* [Task brief] Go through the following data and transcribe exactly the stretch of lines from the one holding "Atacante que disputou" to the one holding "após confusão em boate", both included.
——————————
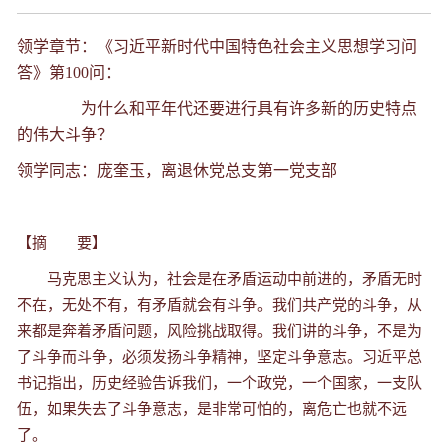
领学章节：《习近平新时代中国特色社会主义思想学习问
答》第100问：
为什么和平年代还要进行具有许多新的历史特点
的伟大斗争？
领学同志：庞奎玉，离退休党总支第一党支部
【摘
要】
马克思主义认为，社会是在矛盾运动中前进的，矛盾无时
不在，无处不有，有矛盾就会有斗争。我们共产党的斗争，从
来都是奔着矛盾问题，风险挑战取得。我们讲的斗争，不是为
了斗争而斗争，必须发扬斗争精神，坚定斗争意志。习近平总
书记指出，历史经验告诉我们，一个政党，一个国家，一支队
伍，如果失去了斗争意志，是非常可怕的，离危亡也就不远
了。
——————————
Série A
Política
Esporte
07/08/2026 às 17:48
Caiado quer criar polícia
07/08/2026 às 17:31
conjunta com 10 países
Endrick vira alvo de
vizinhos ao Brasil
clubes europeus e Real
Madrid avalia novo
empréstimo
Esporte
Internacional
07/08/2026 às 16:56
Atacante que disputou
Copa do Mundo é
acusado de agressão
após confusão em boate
——————————
* [Answer to the exercise]
Atacante que disputou
Copa do Mundo é
acusado de agressão
após confusão em boate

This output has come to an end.